■ **DATA FOR PROCESSING**:
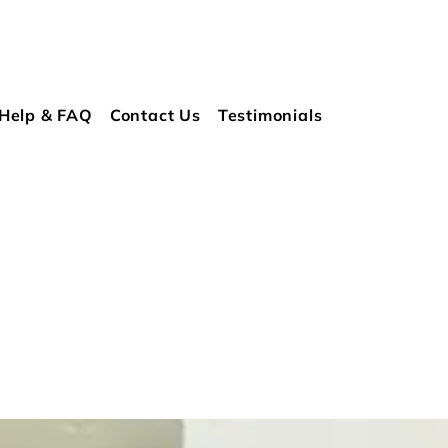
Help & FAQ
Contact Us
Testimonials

...

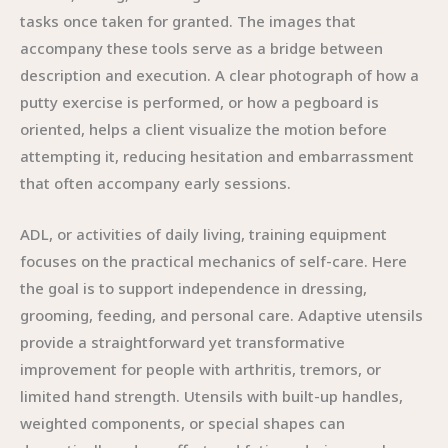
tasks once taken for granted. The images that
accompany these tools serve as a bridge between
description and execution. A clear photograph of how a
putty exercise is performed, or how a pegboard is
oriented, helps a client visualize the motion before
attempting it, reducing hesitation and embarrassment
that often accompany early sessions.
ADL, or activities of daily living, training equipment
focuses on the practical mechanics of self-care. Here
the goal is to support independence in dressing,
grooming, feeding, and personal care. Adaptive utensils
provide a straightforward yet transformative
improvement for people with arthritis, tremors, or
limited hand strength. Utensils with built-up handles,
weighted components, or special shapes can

---

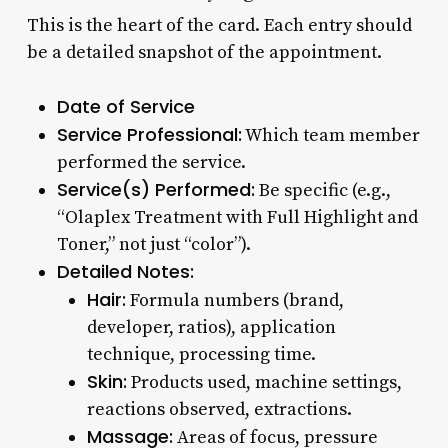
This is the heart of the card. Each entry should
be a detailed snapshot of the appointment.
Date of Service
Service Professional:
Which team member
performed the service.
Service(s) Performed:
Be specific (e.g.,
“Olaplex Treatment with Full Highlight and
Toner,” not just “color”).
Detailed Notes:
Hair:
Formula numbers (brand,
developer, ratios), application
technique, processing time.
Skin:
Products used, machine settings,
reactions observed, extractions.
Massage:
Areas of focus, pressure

■ **TASK DETAILS**: Using the data above, show each line where "with" occurs.

■ **SOLUTION TO THIS PROBLEM**:
improvement for people with arthritis, tremors, or
limited hand strength. Utensils with built-up handles,
“Olaplex Treatment with Full Highlight and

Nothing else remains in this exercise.